I'm trying to figure out a way to make it work, Nypinta. I would sure like to. And I hope everyone a tankful of gas away from Albany will condsider it too.


"That kind of atmosphere is exactly why we saw DaVinci Code at a 10:30 pm showing during its second week out. No kids...hell, hardly anyone at all! I think the 5 of us were half the people in the theatre!"

That's smart, Claire. It's an inconvenient time, but worth it if you can avoid the chowderhead factor.


"That's just it, Schprock. They paid to get in, so they feel entitled to do whatever they damn well please. There's no logic that'll make these people shut up."


But why, Farrago? WHY??


"i dislike those boors, makes me stark raving mad, wished i had hot pokers to stick in their butts, to brand them as thoughtless cattle."

Ha ha ha!

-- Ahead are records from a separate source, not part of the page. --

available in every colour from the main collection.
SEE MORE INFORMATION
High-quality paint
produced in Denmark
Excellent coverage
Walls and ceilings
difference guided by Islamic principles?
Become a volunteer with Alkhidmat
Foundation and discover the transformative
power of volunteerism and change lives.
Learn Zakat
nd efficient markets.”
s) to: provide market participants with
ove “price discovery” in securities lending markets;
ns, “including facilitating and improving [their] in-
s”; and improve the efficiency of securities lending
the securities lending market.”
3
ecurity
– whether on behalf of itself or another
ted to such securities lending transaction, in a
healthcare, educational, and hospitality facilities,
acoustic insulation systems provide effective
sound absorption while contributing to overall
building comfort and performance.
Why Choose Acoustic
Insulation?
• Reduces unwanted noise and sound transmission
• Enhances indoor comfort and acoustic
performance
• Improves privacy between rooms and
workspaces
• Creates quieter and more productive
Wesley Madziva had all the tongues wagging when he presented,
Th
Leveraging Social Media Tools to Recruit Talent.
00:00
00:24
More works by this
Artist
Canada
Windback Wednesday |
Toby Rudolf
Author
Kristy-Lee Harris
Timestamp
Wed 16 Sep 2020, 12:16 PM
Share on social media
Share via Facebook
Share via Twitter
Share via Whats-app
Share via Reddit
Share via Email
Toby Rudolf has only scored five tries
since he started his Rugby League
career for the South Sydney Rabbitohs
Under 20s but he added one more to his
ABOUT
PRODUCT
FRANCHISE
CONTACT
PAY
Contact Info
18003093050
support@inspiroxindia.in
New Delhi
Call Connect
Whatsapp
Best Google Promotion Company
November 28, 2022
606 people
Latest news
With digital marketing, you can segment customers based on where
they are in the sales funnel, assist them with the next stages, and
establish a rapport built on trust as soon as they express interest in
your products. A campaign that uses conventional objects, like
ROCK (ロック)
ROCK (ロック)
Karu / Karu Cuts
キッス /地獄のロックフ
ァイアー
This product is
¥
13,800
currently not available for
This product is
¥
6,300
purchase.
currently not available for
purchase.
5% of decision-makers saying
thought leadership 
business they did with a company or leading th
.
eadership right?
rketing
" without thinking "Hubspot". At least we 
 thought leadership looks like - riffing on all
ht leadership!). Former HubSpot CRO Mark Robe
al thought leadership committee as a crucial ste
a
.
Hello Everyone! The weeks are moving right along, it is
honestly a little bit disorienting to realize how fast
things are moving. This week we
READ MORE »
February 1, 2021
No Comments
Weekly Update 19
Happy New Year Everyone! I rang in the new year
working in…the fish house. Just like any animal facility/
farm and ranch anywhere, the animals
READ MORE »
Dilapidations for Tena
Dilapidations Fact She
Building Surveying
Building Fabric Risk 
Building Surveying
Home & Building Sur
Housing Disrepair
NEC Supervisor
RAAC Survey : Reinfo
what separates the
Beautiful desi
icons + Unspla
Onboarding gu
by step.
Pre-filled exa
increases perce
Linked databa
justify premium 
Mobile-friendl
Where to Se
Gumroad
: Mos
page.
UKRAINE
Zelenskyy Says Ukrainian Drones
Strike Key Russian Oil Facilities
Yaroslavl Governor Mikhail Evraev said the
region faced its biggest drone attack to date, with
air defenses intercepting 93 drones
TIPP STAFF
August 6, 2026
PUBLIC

That's great, Boo!

5:23 AM  
Blogger Beth said...

Schprock, I asked Scott if my Johnny Cash pic was offensive. Youu didn't visit my last blog entry and well, a lot of normal 'regulars' didn't. Was it the picture?

5:35 AM  
Blogger Kathleen said...

Mr. Schprock - Next time I'm in Bahstahn I'll show you the Glare of Death. It's very useful.

7:07 AM  
Anonymous dreadmouse said...

In general, I agree with all of you. Most comments in a movie are totally unwelcome, and some are definitely taser-worthy.

There are times, though, when it is better to be in the crowd. You know, when something really surprising or impressive happens and the whole audience "GASPS!" at once? Or when a joke is made that has everybody roaring with laughter, so hard that we all miss the next three lines of dialogue?

For me, those moments are better than the 50' screen and the Dolby Surround. They make the movies a communal event rather than just a bunch of strangers trying to sit together as quietly as possible.

7:08 AM  
Blogger John said...

Maybe there's a market for theaters specifically for running commentary. They could divided it up into theaters with MST-style heckling, actual commentary from the director like on DVDs, and my personal favorite, color commentary with John Madden.

"What the hero wants to do here is get the girl. But first he's going to have to get over his hang-ups about interperative dance. Boom!"

"It used to be that a part like this would go to Burt Reynolds. Now they've got Hugh Jackman."

12:22 PM  
Blogger Wordnerd said...

When we go to the movies as a family, it's a pretty expensive outing. Nothing infuriates me more than loud, obnoxious, cell-phone talking (we are not impressed -- we have phones too) jerks in the theater. We try to plan around that sort of thing. Unfair to us, yes, but it beats walking out of the theater halfway thru the movie.

Your post reminded me, though, of an experience we had a couple of years ago. My family wanted to see one of the Harry Potters, so we chose a listing at a small, out-of-the way theater. After the movie started, we discovered it was a close-captioned screening for the hearing impaired. And boy, do those guys make a lot of noise!!!

12:52 PM  
Blogger NYPinTA said...

I don't know where, but there is a theater around here that has a night that is specifically set aside for people to come and bring their kids just so they won't on any other day and ruin the movie for people that don't have them, or paid for a babysitter. Good plan.

9:17 PM  
Blogger Bish said...

A-men! The only time you see the usher now is when he's rattling the coffee can after the pre-movie PSA runs. Once the movie starts, and idiots start yakkin', the ushers are nowhere to be found.

I'm sure an off duty cop, armed with a taser, would do juuust fine as the Movie Marshall!